3.15     Government Licenses, Permits, Authorizations. ZMC has all governmental licenses, permits, authorizations and approvals necessary for the conduct of its business as currently conducted ("Licenses and Permits"). All such Licenses and Permits are in full force and effect, and no proceedings for the suspension or cancellation of any thereof is pending or, to the knowledge of ZMC, threatened. 

3.16     Employee Benefit Plans. 

(a)     ZMC has no bonus, material deferred compensation, material incentive compensation, stock purchase, stock option, severance pay, termination pay, hospitalization, medical, insurance, supplemental unemployment benefits, profit-sharing, pension or retirement plan. 

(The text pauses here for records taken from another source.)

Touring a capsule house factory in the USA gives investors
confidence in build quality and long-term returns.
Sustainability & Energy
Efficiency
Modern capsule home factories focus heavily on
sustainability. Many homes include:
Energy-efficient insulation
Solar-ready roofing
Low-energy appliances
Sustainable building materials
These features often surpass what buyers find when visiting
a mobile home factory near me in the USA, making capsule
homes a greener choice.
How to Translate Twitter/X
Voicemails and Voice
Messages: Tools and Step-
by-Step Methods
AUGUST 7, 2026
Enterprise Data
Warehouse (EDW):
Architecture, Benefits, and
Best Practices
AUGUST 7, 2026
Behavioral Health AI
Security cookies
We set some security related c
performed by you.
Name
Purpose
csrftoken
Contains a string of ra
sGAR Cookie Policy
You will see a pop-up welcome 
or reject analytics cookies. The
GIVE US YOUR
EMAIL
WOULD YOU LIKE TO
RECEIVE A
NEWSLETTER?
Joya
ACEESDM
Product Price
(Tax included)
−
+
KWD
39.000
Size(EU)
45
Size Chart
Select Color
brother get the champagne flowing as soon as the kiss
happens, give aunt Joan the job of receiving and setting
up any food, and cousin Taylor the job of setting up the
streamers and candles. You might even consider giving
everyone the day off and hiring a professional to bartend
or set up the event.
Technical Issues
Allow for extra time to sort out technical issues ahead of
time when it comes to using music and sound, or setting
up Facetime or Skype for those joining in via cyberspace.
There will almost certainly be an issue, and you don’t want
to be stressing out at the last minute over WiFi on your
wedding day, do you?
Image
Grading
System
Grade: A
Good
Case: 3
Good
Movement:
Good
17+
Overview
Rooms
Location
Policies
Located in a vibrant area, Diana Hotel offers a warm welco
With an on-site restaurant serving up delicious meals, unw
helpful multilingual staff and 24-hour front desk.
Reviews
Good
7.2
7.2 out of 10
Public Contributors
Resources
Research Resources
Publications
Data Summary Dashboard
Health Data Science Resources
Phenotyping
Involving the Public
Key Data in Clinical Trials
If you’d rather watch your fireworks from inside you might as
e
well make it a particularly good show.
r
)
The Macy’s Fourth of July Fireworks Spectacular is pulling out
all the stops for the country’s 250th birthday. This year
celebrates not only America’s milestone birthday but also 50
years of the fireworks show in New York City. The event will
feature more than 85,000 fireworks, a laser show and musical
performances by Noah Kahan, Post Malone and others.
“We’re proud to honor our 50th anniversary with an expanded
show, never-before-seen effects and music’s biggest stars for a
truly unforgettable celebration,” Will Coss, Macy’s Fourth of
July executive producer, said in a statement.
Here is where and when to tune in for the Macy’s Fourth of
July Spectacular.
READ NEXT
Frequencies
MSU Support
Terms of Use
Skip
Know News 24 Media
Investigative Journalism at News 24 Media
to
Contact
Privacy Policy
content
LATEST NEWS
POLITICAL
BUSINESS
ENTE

(b)     ZMC has not maintained, sponsored or contributed to, any employee pension benefit plan (as defined in Section 3(2) of the Employee Retirement Income Security Act of 1974, as amended ("ERISA")) or any similar pension benefit plan under the laws of any foreign jurisdiction. 

(c)     Except as set forth in the ZMC Disclosure Schedule, neither the execution, delivery or performance of this Agreement, nor the consummation of the Exchange or any of the other transactions contemplated by this Agreement, will result in any bonus, golden parachute, severance or other payment or obligation to any current or former employee or director of any of ZMC, or result in any acceleration of the time of payment, provision or vesting of any such benefits.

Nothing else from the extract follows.